Worlding World Literature
September 22, 2020 | Posted by Webmaster under Volume 27, Number 1, September 2016 |
|
Emily Sibley (bio)
New York University
A review of Cheah, Pheng. What is a World? On Postcolonial Literature as World Literature. Duke University Press, 2016.
The basic premises of Pheng Cheah’s book are encapsulated in its title: first, that any consideration of world literature requires a return to theorizing “world” beyond its spatial dimensions, and second, that postcolonial literature bears a unique relationship to world literature in its ability to challenge hegemonic understandings of what that world is. As a field, World Literature is often criticized for being apolitical—for performing a disingenuous depoliticization rooted in the logic of equivalency, where one text from the Global South is easily substituted for another, and for turning a blind eye to the structures of power that postcolonial theory brings to critical attention. Where inequalities are acknowledged, it is often done with a center-periphery model of a world system in mind, applying an evolutionary logic that has at its core a notion of Eurocentric teleological progress. Cheah is certainly no stranger to these debates, and his contribution critically considers the positionality of world literature vis-à-vis histories of imperialism, global capital, and modes of cosmopolitan belonging.
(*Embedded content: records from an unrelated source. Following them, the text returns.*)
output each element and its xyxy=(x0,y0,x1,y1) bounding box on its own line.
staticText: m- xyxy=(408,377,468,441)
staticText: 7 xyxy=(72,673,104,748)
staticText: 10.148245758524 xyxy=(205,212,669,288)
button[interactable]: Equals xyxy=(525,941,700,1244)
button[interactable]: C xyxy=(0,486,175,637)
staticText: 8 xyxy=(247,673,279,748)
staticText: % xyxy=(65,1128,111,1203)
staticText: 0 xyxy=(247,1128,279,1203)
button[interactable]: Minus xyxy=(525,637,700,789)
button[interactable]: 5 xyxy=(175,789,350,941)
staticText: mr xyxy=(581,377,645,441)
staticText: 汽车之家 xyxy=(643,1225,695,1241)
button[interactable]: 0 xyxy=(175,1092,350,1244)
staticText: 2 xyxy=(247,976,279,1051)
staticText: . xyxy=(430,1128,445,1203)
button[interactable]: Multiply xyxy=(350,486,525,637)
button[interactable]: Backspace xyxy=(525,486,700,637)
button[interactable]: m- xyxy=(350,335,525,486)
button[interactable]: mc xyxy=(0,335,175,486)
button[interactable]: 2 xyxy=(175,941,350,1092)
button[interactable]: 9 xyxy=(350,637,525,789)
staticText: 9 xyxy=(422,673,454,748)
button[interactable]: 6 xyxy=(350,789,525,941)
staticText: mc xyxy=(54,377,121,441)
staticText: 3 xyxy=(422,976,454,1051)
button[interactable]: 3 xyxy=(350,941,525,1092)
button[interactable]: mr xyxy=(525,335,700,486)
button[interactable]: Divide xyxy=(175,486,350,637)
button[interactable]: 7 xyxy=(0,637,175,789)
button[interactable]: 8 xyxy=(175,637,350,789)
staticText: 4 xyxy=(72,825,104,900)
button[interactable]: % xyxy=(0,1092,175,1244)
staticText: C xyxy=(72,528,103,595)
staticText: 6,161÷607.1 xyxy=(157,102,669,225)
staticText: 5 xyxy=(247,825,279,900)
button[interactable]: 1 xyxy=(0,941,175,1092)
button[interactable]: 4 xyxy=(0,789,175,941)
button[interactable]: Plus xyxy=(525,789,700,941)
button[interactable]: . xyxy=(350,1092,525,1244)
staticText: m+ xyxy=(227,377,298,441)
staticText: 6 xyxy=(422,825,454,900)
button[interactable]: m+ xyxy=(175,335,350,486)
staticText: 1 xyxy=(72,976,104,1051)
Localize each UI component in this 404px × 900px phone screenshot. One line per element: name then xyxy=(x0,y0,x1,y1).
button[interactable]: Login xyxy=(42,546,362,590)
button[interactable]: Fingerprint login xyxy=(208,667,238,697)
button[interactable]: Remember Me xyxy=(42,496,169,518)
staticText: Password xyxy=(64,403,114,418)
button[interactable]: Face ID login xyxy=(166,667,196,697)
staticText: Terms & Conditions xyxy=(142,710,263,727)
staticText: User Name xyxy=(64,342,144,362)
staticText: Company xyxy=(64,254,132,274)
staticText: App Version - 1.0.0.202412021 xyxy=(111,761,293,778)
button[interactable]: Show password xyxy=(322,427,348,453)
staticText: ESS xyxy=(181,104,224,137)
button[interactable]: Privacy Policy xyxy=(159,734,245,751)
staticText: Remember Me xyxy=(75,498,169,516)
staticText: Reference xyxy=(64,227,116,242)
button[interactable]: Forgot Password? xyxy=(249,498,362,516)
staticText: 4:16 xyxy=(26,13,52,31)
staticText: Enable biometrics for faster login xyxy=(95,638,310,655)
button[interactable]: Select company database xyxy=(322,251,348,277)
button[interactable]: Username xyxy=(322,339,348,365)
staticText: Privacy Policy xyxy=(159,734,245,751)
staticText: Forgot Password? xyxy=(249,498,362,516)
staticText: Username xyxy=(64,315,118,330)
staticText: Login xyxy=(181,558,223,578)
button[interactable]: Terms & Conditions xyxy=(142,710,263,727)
Cheah’s stated aim is to rethink “world” as a temporal category, and, in the process, to reorient critical thought toward the relationship of literature to the world—a question wholly different from the ways in which literature circulates within that world. He rightly notes that the focus on circulation takes the world as a pre-defined entity, which is precisely what What is a World? questions. Only by first examining the category of “world” can we consider its relationship to literature. Cheah’s position rests on the injunction to think beyond spatial cartographies, instead turning to time as the crucial category by which to define the world. “Before the world can appear as an object, it must first be,” he writes, arguing that philosophical paradigms based on temporality provide important bases for resistance to the globalizing thrust of capitalism (2). He devotes the first two parts of the three-part book to examining the category of “world” in this temporal sense, providing rigorous readings of European philosophies of world. Part Three explores how several postcolonial novels elucidate the openings and closings of worlds beyond the time of global capital.
Cheah thus positions his work as a corrective to the dominant spatial turn in world literature theory. His first chapter critiques the way cartographical models reproduce the capitalist system of thought and valuation. He takes aim, for instance, at Pascale Casanova’s much-debated theory that literature acquires value through recognition by the metropole. In Casanova’s spatial model, circulation is what matters; literature remains reactive in its relation to the world rather than possessing any force of its own. For Cheah, by contrast, literature’s normative force lies in its power to create ethical response and engagement with the world. Ultimately, this is what he aims to theorize: an “ethicopolitically committed world literature” in contrast to one that is market-driven (34).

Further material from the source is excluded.